Ann Franke, president of Wise Results, a firm that advises colleges on legal risks, said that when a professor is acquitted of a crime, a university has the option of dropping the matter or initiating its own discipline, which she said was likely what happened after Ward’s 1995 acquittal. “It’s entirely a judgment call,” she said.

“The errant professor should surely have been dismissed years ago,” said Jeffrey M. Duban, a lawyer who defends university faculty members in tenure and promotion disputes. “Faculty and students are let go for far less.”

But Duban said that by having kept Ward on staff after the 1999 incident, “the university increased its own exposure and potential liability....” “[A]ny employer who either knows or should have known that an employee has engaged in criminal activity is vicariously liable for that activity under the theory of negligent hiring..."  Negligent hiring involves the failure of an employer to properly screen employees.

Franke believes it’s important that Ward served five years of probation after the 1999 incident. “It’s interesting to me that the new charges fall outside of that window,” she said. “Administrators could have been relying on the supervision of criminal justice authorities up until that point. And then this new situation came along.”

Lori Doyle, a spokeswoman for the University of Pennsylvania, said Wednesday that administrators were not in the position to “second guess decisions made back in 1999.” At the time, the university released at statement that said, "Based on the policies of the University of Pennsylvania, Scott Ward remains as a member of the standing faculty in the marketing department."

Doyle said that the university first learned of Ward's latest arrest on Monday. “We have made arrangements to ensure that he will not be teaching at the Wharton School or elsewhere at the university this semester or in the future,” she said.

Ward’s tenure officially ended on July 1, 2005. “[He] is not a tenured faculty member at Penn, which is why we were able to prohibit him from teaching classes so expediently,” said Doyle.

Franke, who has worked on higher education cases involving sexual predation, said that from her experience, sexual pedophiles “are absolute masters at deception and manipulation.” “In short, most of us are susceptible to the lies of great con artists, and expert pedophiles are great con artists,” she said. Franke noted that the latest charges against Ward have not been proven.

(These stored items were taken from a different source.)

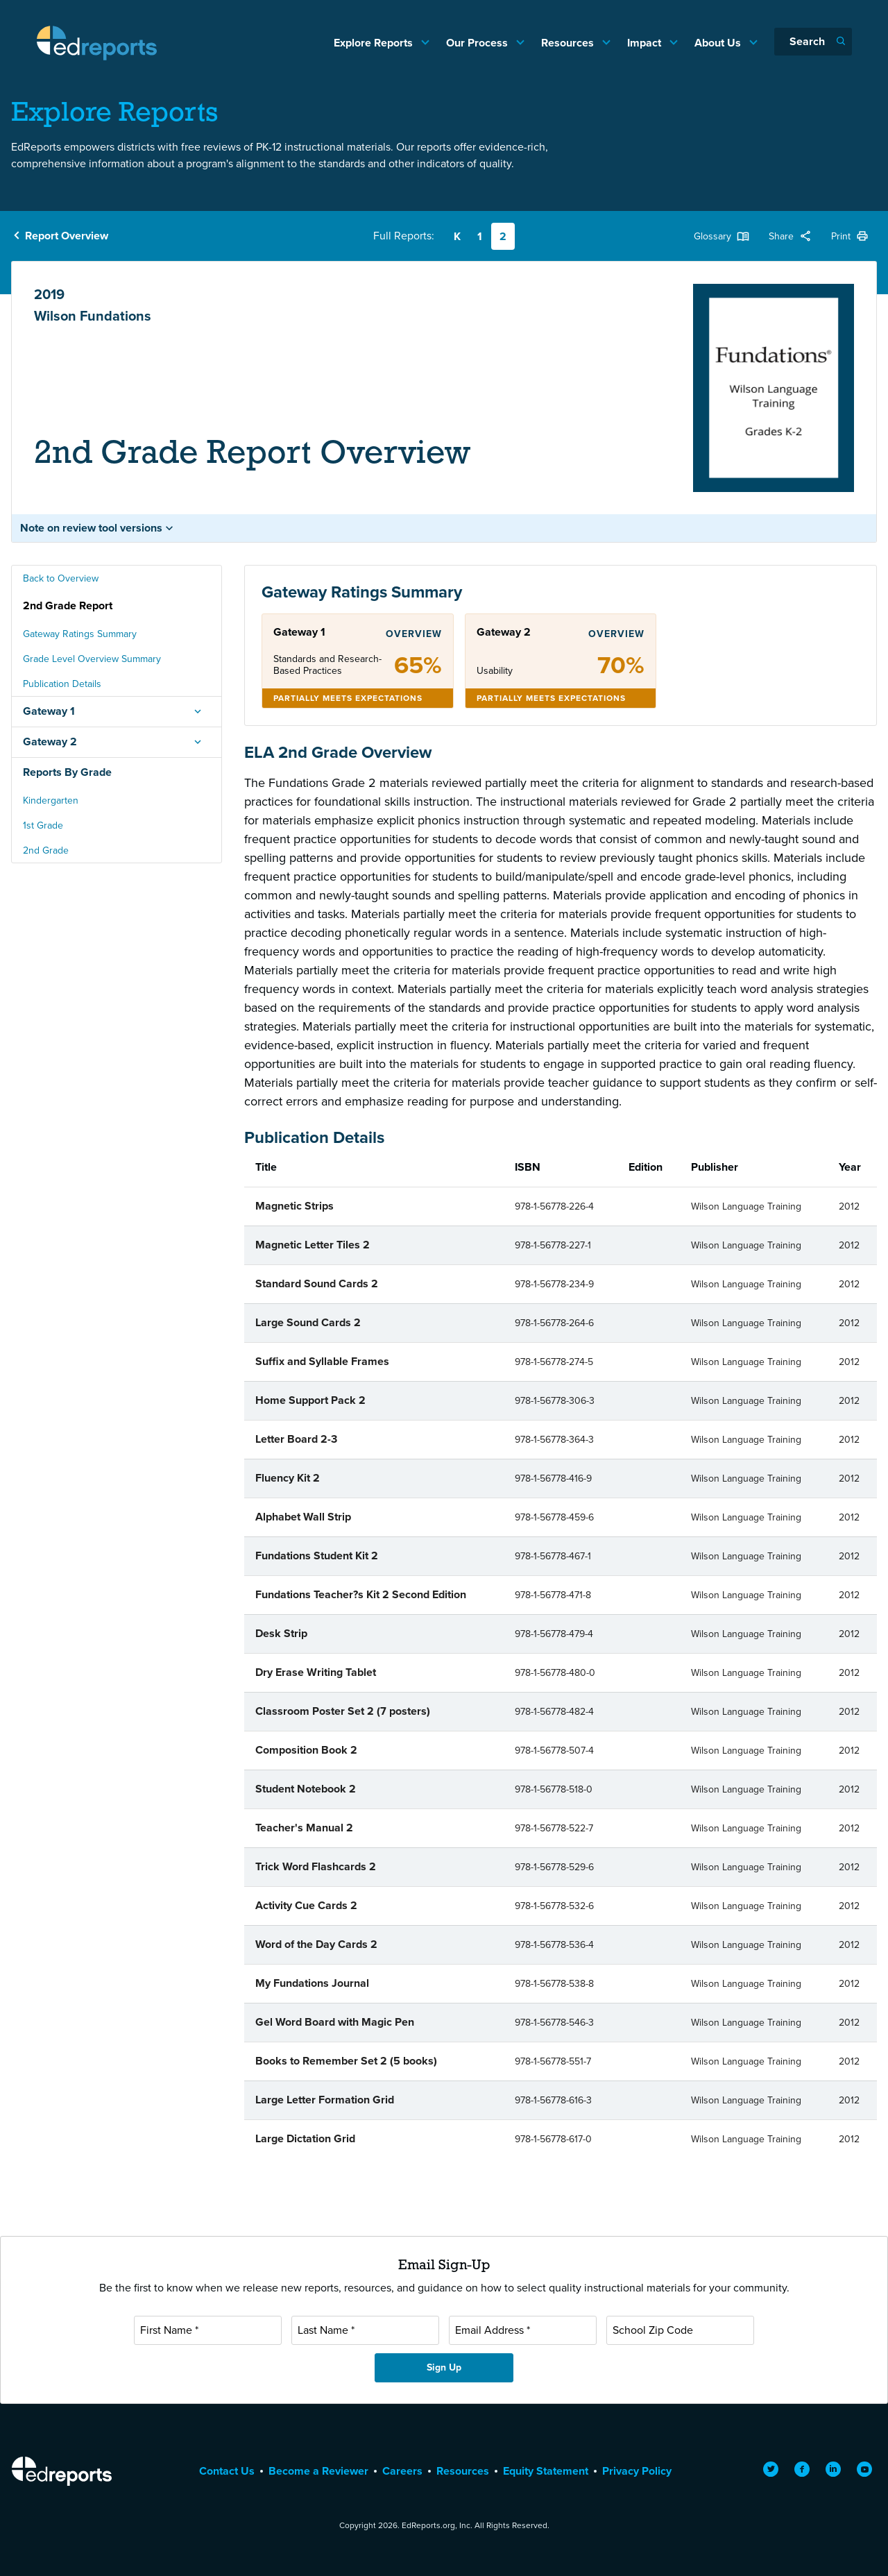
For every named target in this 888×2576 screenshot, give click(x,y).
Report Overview (66, 236)
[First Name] (208, 2330)
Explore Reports (375, 43)
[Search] (813, 42)
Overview (414, 634)
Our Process (478, 43)
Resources (569, 43)
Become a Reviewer (318, 2471)
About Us (719, 43)
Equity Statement (545, 2471)
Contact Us (227, 2471)
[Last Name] (365, 2330)
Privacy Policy (637, 2471)
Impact (645, 43)
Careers (402, 2471)
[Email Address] (523, 2330)
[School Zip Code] (680, 2330)
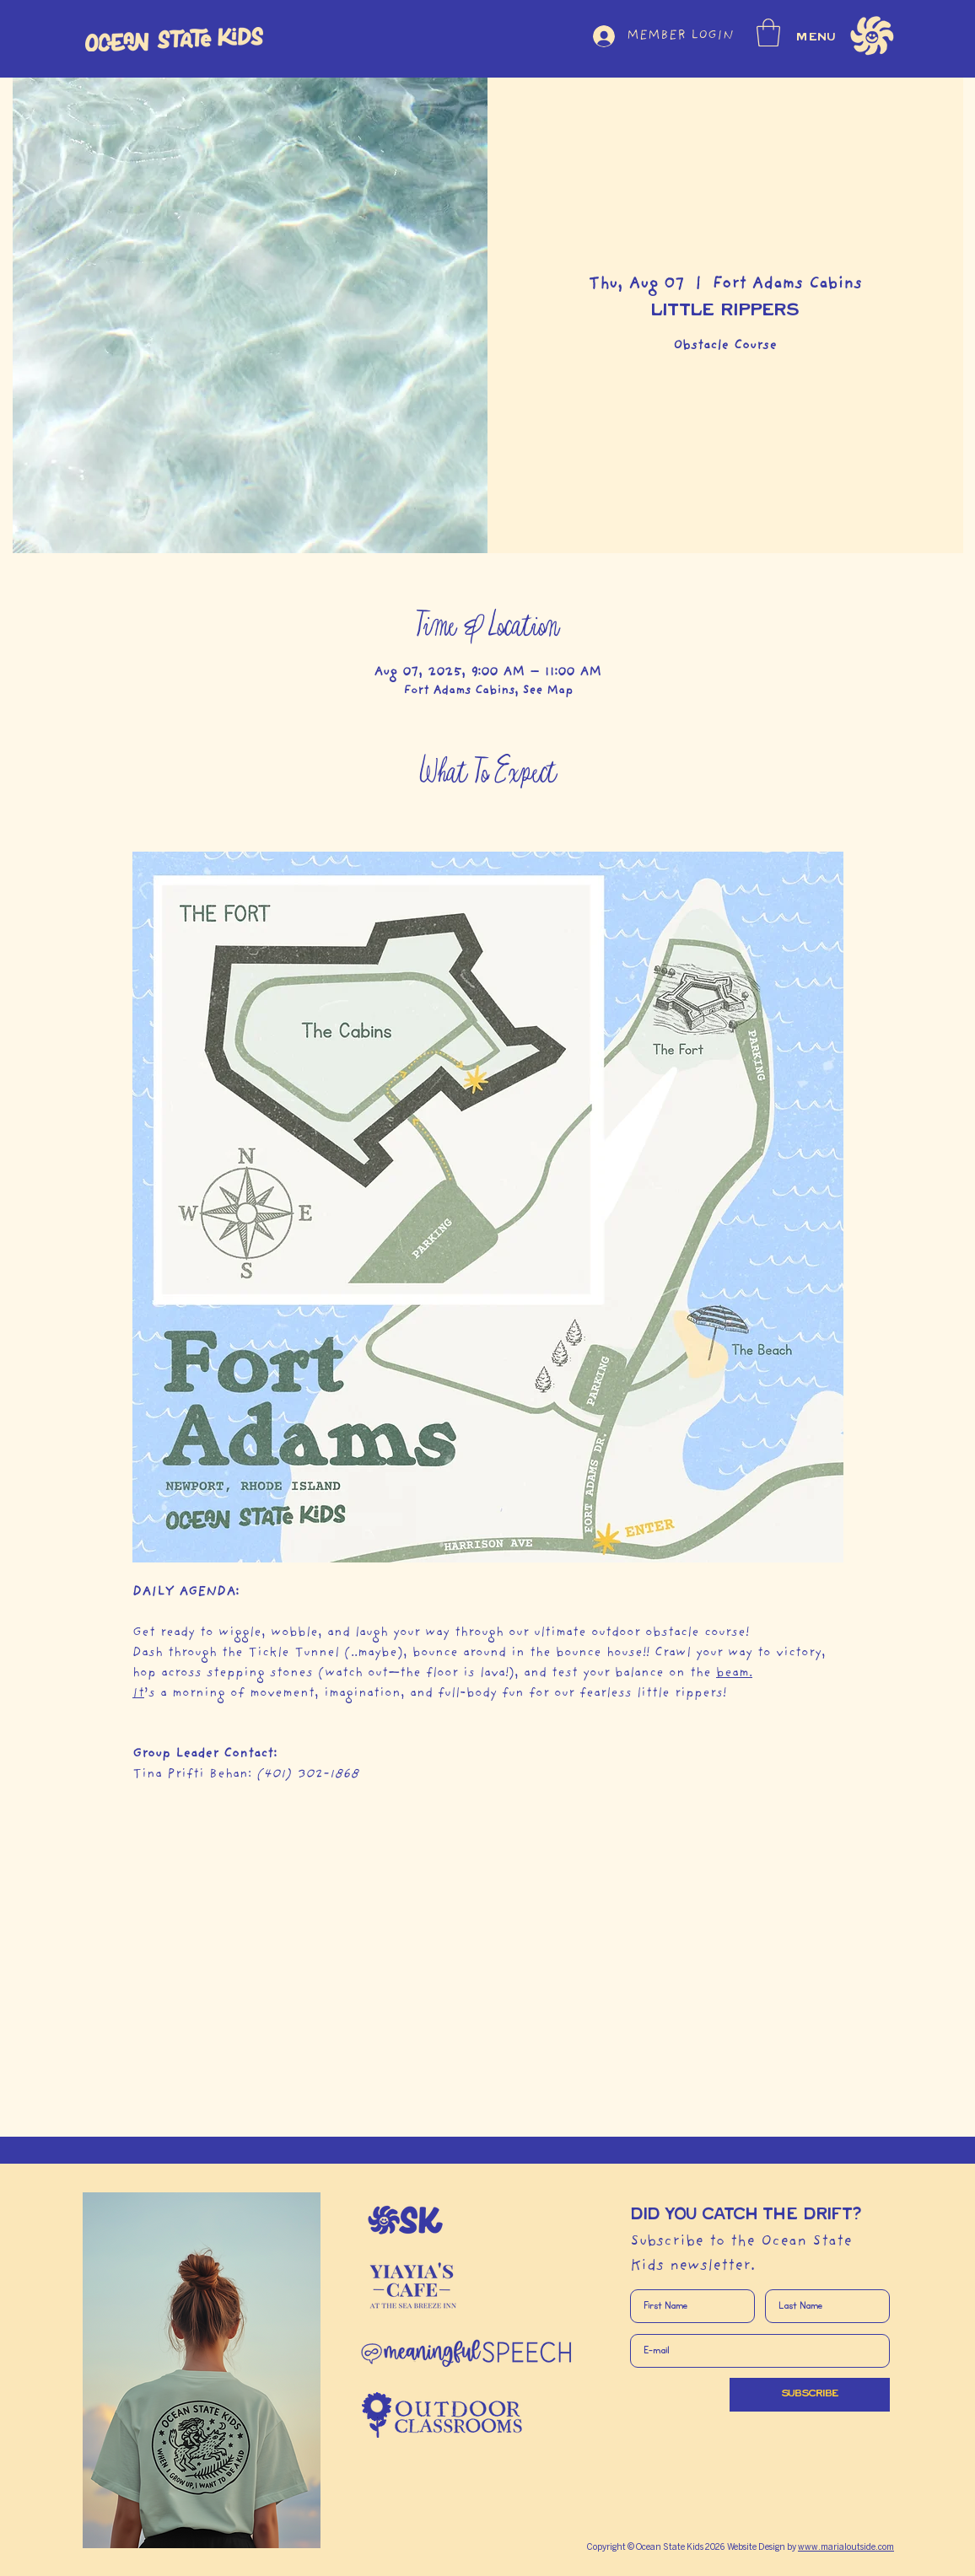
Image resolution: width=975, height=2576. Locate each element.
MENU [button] (817, 37)
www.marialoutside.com (846, 2548)
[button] (768, 32)
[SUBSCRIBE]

Duban said that having seen similar cases throughout his years of representing professors, what he characterizes as Penn's mistake was not a unique one.

“Why he was not [fired sooner] is a matter somehow buried in the bowels of administrative decision making -- which is to say that university administrators often have their heads up their asses when it comes to doing what is right, instead of what is expedient,” said Duban. “For reasons best known to university administrators, it was more expedient to let it ride than do what was needed.”

Doyle said that university administrators had no further comment on the situation.